Le Carnet du trimard est le journal brut, tenu par London à 18 ans, de sa vie de vagabond en 1894 ; il a été partiellement perdu, mais ses fragments ont nourri The Road (1907), œuvre fondatrice où se cristallisent sa conscience sociale, son regard sur l’Amérique en crise et sa naissance comme écrivain.

En avril–novembre 1894, Jack London, âgé de 18 ans, quitte Oakland, rejoint l’« armée industrielle » du général Kelly, puis vagabonde seul à travers les États-Unis. Il tient alors un journal de route, un carnet de chemineau où il note les techniques pour voyager clandestinement (« brûler le dur »), les rencontres avec hobos, mendiants, travailleurs, les arrestations (notamment à Niagara Falls), les paysages et la misère sociale de l’Amérique en crise. Ce carnet n’a jamais été publié tel quel : il a été réutilisé, réécrit, recomposé treize ans plus tard pour devenir The Road (1907). Une partie des notes originales a été perdue ; seules subsistent les réécritures littéraires et quelques fragments intégrés dans des articles. 

Les éditions modernes — notamment Carnet du trimard (Tallandier, 2007) — proposent une reconstruction à partir des récits autobiographiques de London.

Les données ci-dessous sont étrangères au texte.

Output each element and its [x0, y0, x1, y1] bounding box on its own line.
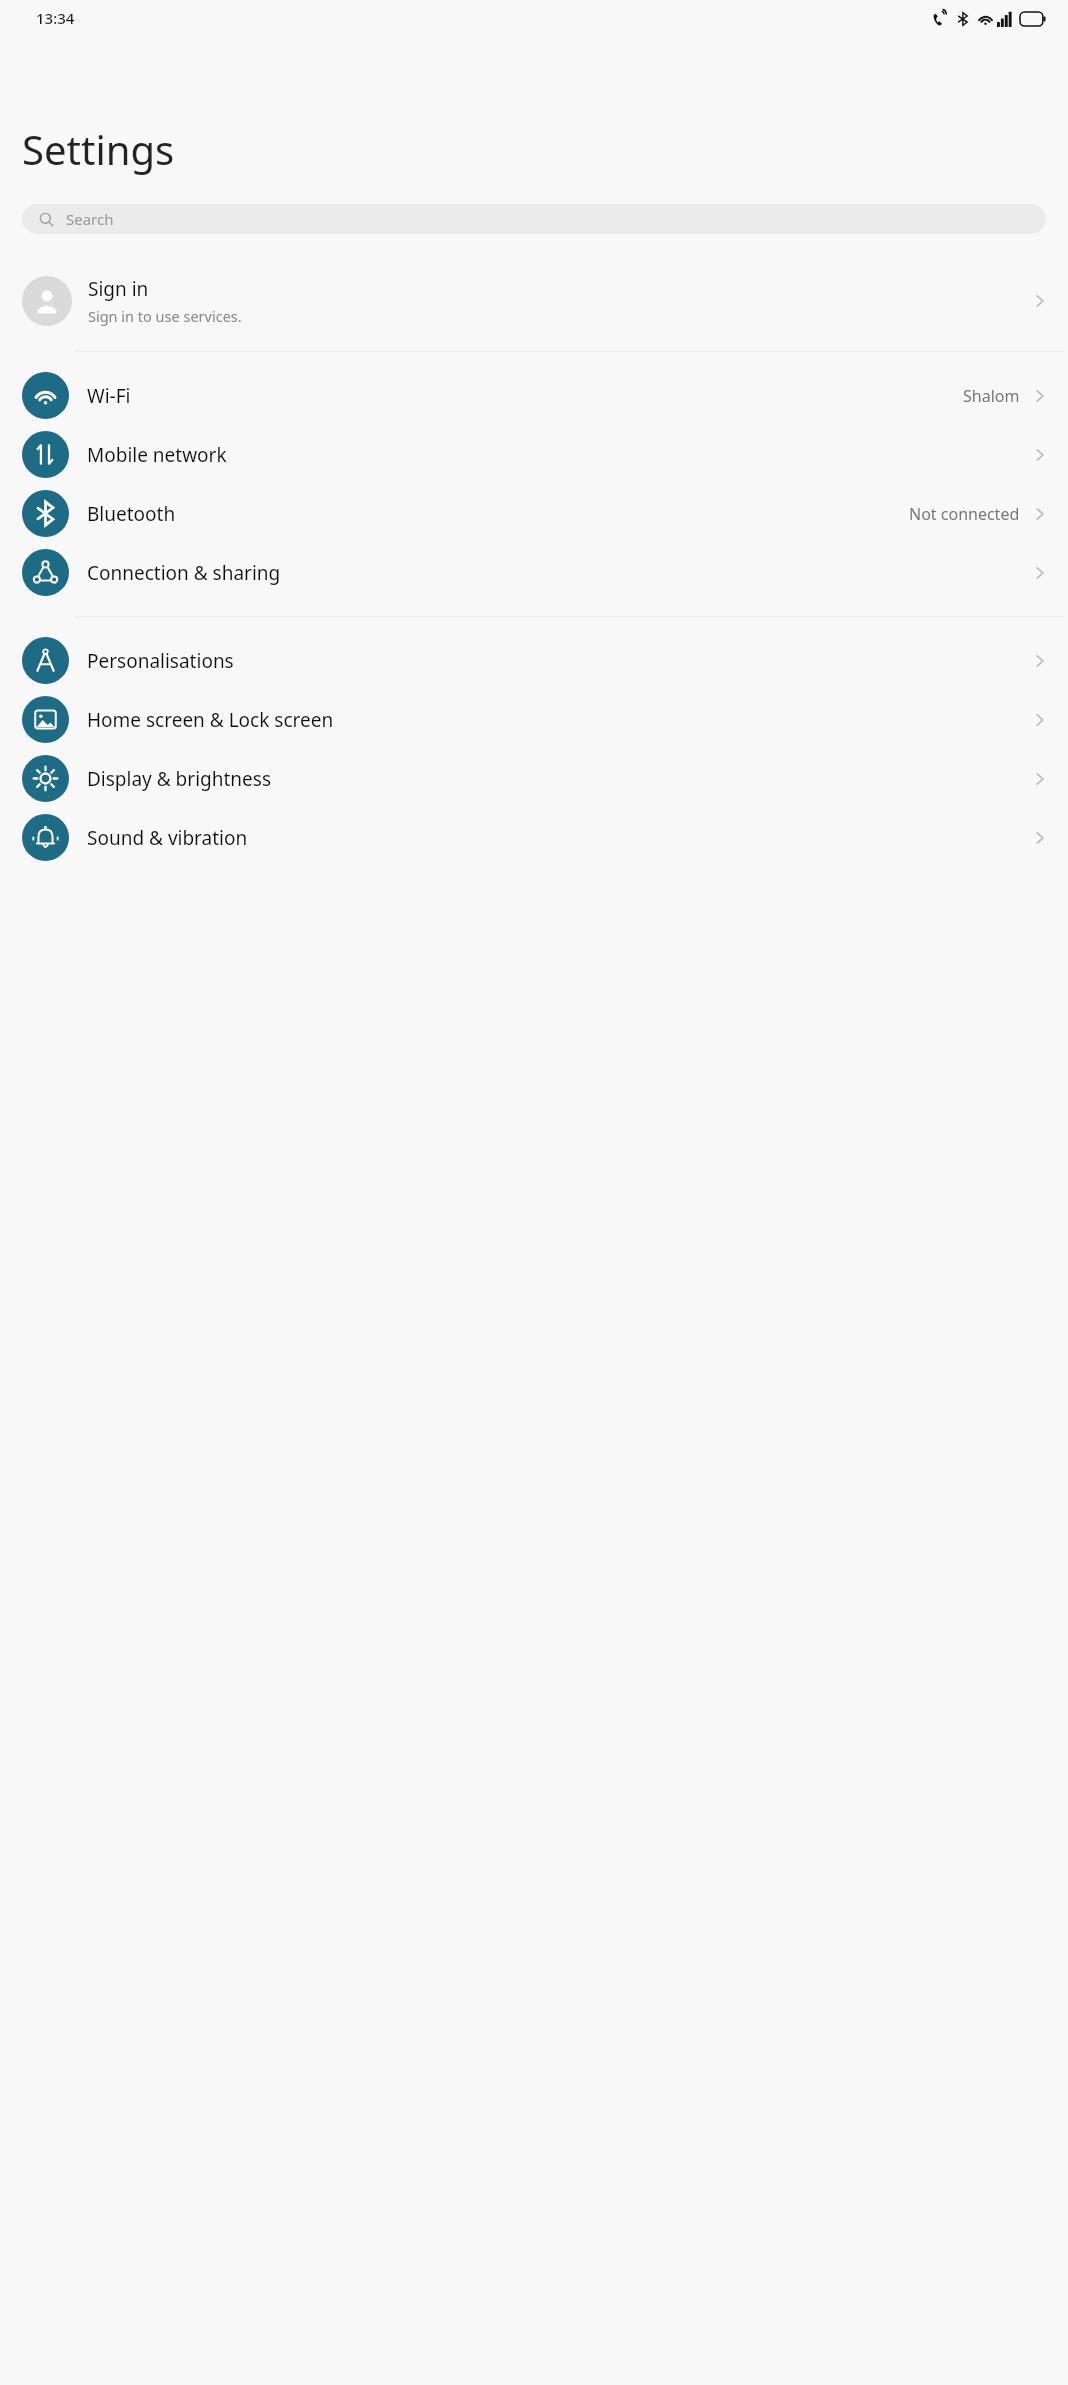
button[interactable]: Home screen & Lock screen [0, 690, 1068, 749]
staticText: Wi-Fi [87, 383, 963, 409]
button[interactable]: Display & brightness [0, 749, 1068, 808]
staticText: Settings [22, 122, 175, 176]
staticText: 13:34 [36, 8, 75, 28]
staticText: Shalom [963, 385, 1020, 407]
staticText: Search [66, 209, 114, 229]
staticText: Sign in [88, 276, 149, 302]
staticText: Display & brightness [87, 766, 1030, 792]
button[interactable]: Bluetooth [0, 484, 1068, 543]
staticText: Personalisations [87, 648, 1030, 674]
staticText: Not connected [909, 503, 1020, 525]
staticText: Connection & sharing [87, 560, 1030, 586]
staticText: Home screen & Lock screen [87, 707, 1030, 733]
button[interactable]: Sound & vibration [0, 808, 1068, 867]
staticText: Sign in to use services. [88, 306, 242, 326]
button[interactable]: Mobile network [0, 425, 1068, 484]
staticText: Mobile network [87, 442, 1030, 468]
staticText: Bluetooth [87, 501, 909, 527]
button[interactable]: Personalisations [0, 631, 1068, 690]
button[interactable]: Sign in [0, 262, 1068, 340]
staticText: Sound & vibration [87, 825, 1030, 851]
button[interactable]: Search [22, 204, 1046, 234]
button[interactable]: Wi-Fi [0, 366, 1068, 425]
button[interactable]: Connection & sharing [0, 543, 1068, 602]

Elles montrent que le carnet contenait : observations sociales : chômage massif, errance, hiérarchie des hobos ; techniques de survie : mendier, négocier un repas, éviter la police ; scènes de prison : un mois au pénitencier du comté d’Érié ; portraits : trimardeurs, Tsiganes, travailleurs itinérants ; premiers germes de socialisme : prise de conscience de l’injustice structurelle.

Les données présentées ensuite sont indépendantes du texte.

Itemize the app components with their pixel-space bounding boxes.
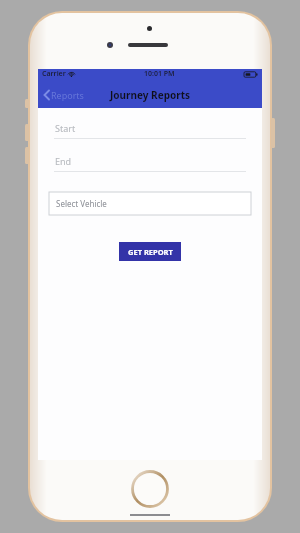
staticText: GET REPORT	[128, 247, 173, 257]
button[interactable]: Back to Reports	[41, 86, 86, 104]
staticText: Carrier	[42, 69, 66, 79]
staticText: Select Vehicle	[56, 198, 107, 209]
staticText: Start	[55, 122, 76, 134]
button[interactable]: Select Vehicle	[49, 192, 251, 215]
button[interactable]: End	[54, 155, 246, 172]
button[interactable]: GET REPORT	[119, 242, 181, 261]
staticText: Reports	[51, 89, 84, 101]
staticText: End	[55, 155, 72, 167]
button[interactable]: Home	[131, 470, 169, 508]
button[interactable]: Start	[54, 122, 246, 139]
staticText: Journey Reports	[110, 88, 191, 102]
staticText: 10:01 PM	[144, 69, 175, 79]
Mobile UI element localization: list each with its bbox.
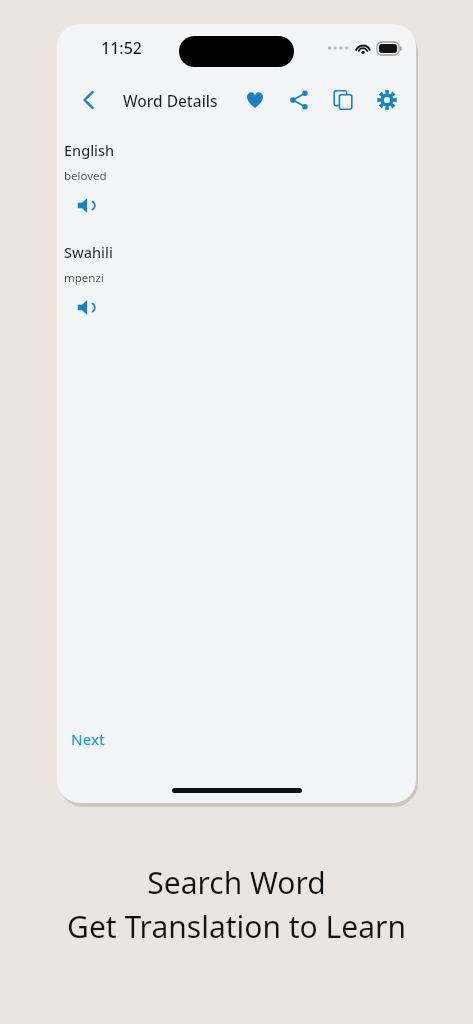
staticText: Get Translation to Learn: [67, 906, 406, 947]
staticText: 11:52: [101, 37, 142, 59]
staticText: beloved: [64, 168, 107, 184]
button[interactable]: Back: [69, 80, 109, 120]
button[interactable]: Play pronunciation of beloved: [71, 190, 101, 220]
button[interactable]: Settings: [365, 78, 409, 122]
staticText: Swahili: [64, 242, 113, 262]
staticText: Next: [71, 729, 105, 749]
button[interactable]: Share: [277, 78, 321, 122]
staticText: English: [64, 140, 115, 160]
button[interactable]: Next: [57, 723, 119, 755]
button[interactable]: Play pronunciation of mpenzi: [71, 292, 101, 322]
button[interactable]: Favorite: [233, 78, 277, 122]
staticText: Word Details: [123, 90, 218, 111]
staticText: Search Word: [147, 862, 326, 903]
staticText: mpenzi: [64, 270, 104, 286]
button[interactable]: Copy: [321, 78, 365, 122]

Le carnet marque un tournant décisif dans la formation de London. Il découvre la violence sociale de l’Amérique industrielle. Il forge une conscience politique qui le mènera au socialisme. Il apprend à observer, à noter, à raconter : c’est la naissance du futur romancier. Il expérimente la liberté absolue et la précarité extrême, deux pôles qui nourriront toute son œuvre (du Loup des mers à Martin Eden). Il comprend que l’écriture peut transformer l’expérience brute en récit structuré, en mythologie personnelle.

Ce qui a été publié, ce qui ne l’a pas été. Publié (réécrit, recomposé) : The Road (1907), recueil de 8 articles + un supplément, publié d’abord dans Cosmopolitan Magazine puis en volume. Traductions françaises : Les Vagabonds du rail (1929), La Route (Phébus, 2001), Le Trimard (Gallimard, 2016), éditions illustrées et bilingues (2017, 2023). Le carnet original de 1894 n’a jamais été édité sous sa forme manuscrite. Il n’existe pas de fac-similé connu : les notes ont été absorbées dans les récits ultérieurs. Les éditeurs modernes proposent des reconstitutions à partir des textes narratifs, non le carnet brut.

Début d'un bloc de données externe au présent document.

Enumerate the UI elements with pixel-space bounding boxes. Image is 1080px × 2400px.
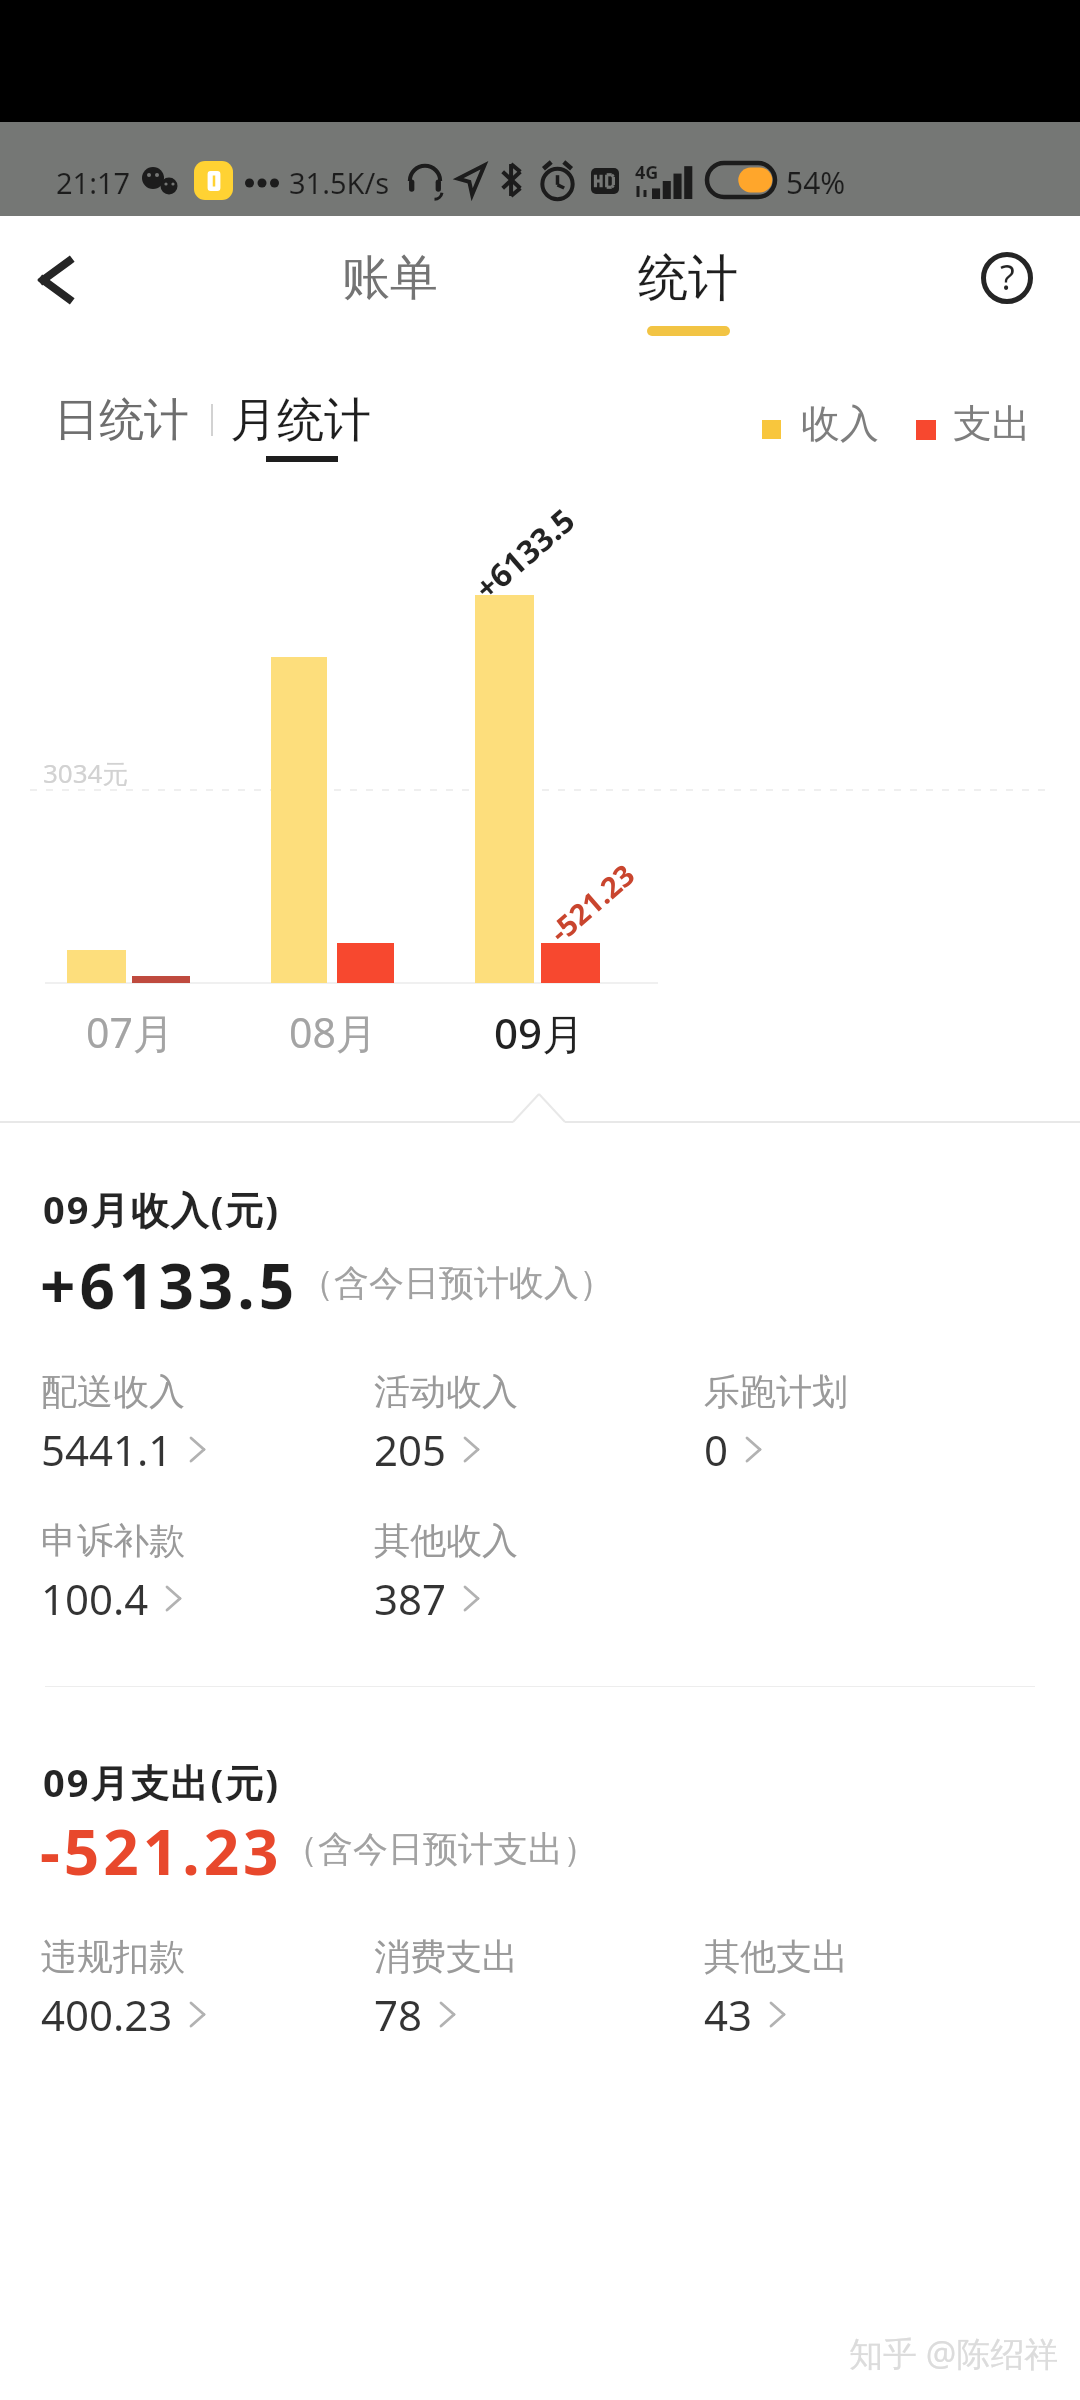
staticText: +6133.5 xyxy=(465,498,584,610)
staticText: 日统计 xyxy=(54,392,189,449)
button[interactable]: 乐跑计划 xyxy=(704,1369,1004,1478)
button[interactable]: 日统计 xyxy=(42,382,200,458)
staticText: 400.23 xyxy=(41,1986,173,2043)
staticText: （含今日预计收入） xyxy=(299,1261,614,1305)
staticText: 100.4 xyxy=(41,1570,149,1627)
button[interactable]: 配送收入 xyxy=(41,1369,341,1478)
button[interactable]: 07月 xyxy=(55,500,207,1050)
staticText: 支出 xyxy=(953,399,1031,448)
staticText: 09月收入(元) xyxy=(43,1183,281,1235)
staticText: 205 xyxy=(374,1421,447,1478)
button[interactable]: 活动收入 xyxy=(374,1369,674,1478)
staticText: 3034元 xyxy=(43,755,129,791)
staticText: 21:17 xyxy=(56,163,131,202)
staticText: 387 xyxy=(374,1570,447,1627)
staticText: 31.5K/s xyxy=(289,163,390,202)
staticText: 5441.1 xyxy=(41,1421,173,1478)
staticText: 07月 xyxy=(86,1004,174,1060)
button[interactable]: Back xyxy=(10,234,102,326)
staticText: 09月 xyxy=(494,1004,585,1061)
staticText: 收入 xyxy=(801,399,879,448)
staticText: 43 xyxy=(704,1986,753,2043)
staticText: 统计 xyxy=(638,247,738,310)
staticText: 账单 xyxy=(342,248,438,308)
staticText: 其他收入 xyxy=(374,1518,518,1563)
button[interactable]: 统计 xyxy=(598,230,778,346)
button[interactable]: 08月 xyxy=(259,500,411,1050)
staticText: 配送收入 xyxy=(41,1369,185,1414)
staticText: 08月 xyxy=(289,1004,377,1060)
staticText: 知乎 @陈绍祥 xyxy=(849,2330,1059,2376)
staticText: 乐跑计划 xyxy=(704,1369,848,1414)
staticText: 违规扣款 xyxy=(41,1934,185,1979)
button[interactable]: Help xyxy=(962,233,1052,323)
staticText: 4G xyxy=(635,160,659,185)
staticText: +6133.5 xyxy=(40,1243,299,1327)
button[interactable]: 账单 xyxy=(300,230,480,326)
staticText: 其他支出 xyxy=(704,1934,848,1979)
button[interactable]: 其他支出 xyxy=(704,1934,1004,2043)
staticText: 申诉补款 xyxy=(41,1518,185,1563)
button[interactable]: 申诉补款 xyxy=(41,1518,341,1627)
staticText: 0 xyxy=(704,1421,729,1478)
staticText: 09月支出(元) xyxy=(43,1756,281,1808)
staticText: 活动收入 xyxy=(374,1369,518,1414)
staticText: 消费支出 xyxy=(374,1934,518,1979)
button[interactable]: 违规扣款 xyxy=(41,1934,341,2043)
button[interactable]: 09月 xyxy=(463,500,615,1050)
staticText: （含今日预计支出） xyxy=(283,1827,598,1871)
staticText: 月统计 xyxy=(230,391,371,450)
button[interactable]: 其他收入 xyxy=(374,1518,674,1627)
button[interactable]: 消费支出 xyxy=(374,1934,674,2043)
staticText: -521.23 xyxy=(40,1809,283,1893)
staticText: -521.23 xyxy=(541,855,642,950)
button[interactable]: 月统计 xyxy=(228,382,398,472)
staticText: 78 xyxy=(374,1986,423,2043)
staticText: 54% xyxy=(786,162,846,203)
staticText: ? xyxy=(1000,254,1015,300)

London a tenu d’autres journaux, mais aucun n’a la même importance fondatrice : Carnets du Grand Nord (Klondike, 1897–1898) : notes sur les tribus indiennes, la ruée vers l’or. Carnets de navigation (1907–1909) : voyage du Snark dans le Pacifique. Carnets de reportage : Corée, Londres, Mexique. Ces carnets ont été partiellement intégrés dans The Cruise of the Snark, The People of the Abyss, The War of the Classes, divers articles et nouvelles.

Qu’en reste-t-il aujourd’hui ? Le texte littéraire : The Road, œuvre majeure de l’autobiographie américaine. Les reconstitutions éditoriales (Tallandier, Gallimard). Les fragments intégrés dans les articles de 1907–1908. Une mythologie personnelle : le jeune London, vagabond, autodidacte, découvrant l’Amérique réelle. Le carnet original, lui, est perdu, mais son empreinte irrigue toute l’œuvre.

Le Carnet du trimard n’est pas un manuscrit conservé : c’est un journal disparu, dont la substance a été transmutée en littérature dans The Road. Ce texte est le point de départ de Jack London : naissance d’une conscience sociale, d’un regard d’écrivain, d’un style mêlant reportage, aventure et critique sociale.